Go through the data and count each line that has the string "rates". Give that count alone.

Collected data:
━━━━━━
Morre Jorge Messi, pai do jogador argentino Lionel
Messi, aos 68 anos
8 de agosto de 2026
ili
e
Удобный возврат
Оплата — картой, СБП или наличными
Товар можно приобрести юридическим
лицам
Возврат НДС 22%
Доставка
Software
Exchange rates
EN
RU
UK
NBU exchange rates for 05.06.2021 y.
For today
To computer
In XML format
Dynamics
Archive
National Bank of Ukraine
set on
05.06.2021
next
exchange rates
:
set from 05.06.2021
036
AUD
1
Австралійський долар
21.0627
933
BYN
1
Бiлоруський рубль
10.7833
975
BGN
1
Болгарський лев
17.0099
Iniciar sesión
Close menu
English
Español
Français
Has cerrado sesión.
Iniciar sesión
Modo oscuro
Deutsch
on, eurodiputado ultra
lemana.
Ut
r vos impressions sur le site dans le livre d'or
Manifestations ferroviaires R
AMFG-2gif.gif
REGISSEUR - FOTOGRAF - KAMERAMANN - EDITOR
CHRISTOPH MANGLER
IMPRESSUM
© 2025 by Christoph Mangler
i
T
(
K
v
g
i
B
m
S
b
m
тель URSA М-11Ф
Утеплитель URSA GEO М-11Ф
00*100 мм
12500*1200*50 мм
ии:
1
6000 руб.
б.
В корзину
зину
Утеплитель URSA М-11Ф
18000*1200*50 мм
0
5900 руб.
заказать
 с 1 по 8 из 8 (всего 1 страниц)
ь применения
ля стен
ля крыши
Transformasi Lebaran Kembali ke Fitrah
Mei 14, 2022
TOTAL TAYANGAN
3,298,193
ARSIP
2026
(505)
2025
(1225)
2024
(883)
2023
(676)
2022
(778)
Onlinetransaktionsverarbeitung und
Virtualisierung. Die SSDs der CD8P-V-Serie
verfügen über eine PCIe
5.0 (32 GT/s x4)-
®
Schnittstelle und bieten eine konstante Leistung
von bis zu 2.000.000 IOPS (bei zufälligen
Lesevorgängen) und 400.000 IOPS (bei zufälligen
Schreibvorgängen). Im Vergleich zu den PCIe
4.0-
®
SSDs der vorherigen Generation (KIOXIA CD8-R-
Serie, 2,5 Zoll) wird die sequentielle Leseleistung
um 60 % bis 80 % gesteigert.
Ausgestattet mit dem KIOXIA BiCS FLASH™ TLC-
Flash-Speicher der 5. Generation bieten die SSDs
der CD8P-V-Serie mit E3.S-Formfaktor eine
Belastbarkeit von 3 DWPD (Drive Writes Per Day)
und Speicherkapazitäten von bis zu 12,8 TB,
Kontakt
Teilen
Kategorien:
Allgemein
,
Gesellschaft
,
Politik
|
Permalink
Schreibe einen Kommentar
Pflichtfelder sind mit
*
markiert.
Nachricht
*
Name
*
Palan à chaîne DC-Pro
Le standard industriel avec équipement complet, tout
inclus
━━━━━━
RESULT OF THE EXERCISE:
3